→ DATA FOR THIS EXERCISE:

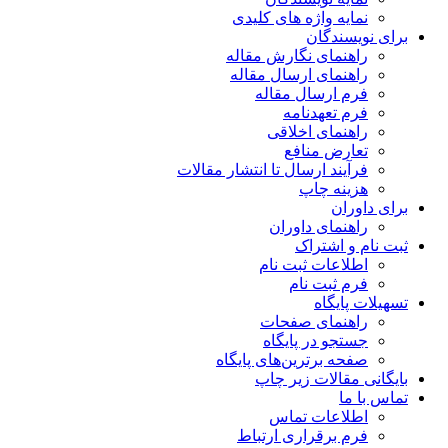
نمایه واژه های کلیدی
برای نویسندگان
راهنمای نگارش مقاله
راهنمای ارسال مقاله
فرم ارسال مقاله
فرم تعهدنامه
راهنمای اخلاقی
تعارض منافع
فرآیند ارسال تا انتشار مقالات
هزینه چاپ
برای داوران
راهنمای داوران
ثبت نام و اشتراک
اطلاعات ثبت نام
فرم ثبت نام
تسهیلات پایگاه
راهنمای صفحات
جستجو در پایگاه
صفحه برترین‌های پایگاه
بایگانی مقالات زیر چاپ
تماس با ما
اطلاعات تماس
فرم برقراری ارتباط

...

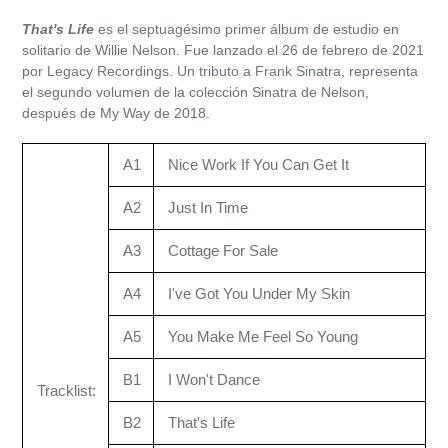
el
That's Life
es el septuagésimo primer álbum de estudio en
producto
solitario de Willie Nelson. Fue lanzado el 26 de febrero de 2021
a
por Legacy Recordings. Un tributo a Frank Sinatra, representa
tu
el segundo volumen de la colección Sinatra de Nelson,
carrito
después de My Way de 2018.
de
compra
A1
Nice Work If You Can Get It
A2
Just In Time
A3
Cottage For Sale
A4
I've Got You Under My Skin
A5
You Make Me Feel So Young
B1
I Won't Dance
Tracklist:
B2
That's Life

→ WHAT YOU SHOULD DO: Say, as a single number, how many lines of the records hold the word "Sinatra".

→ FINISHED EXERCISE: 2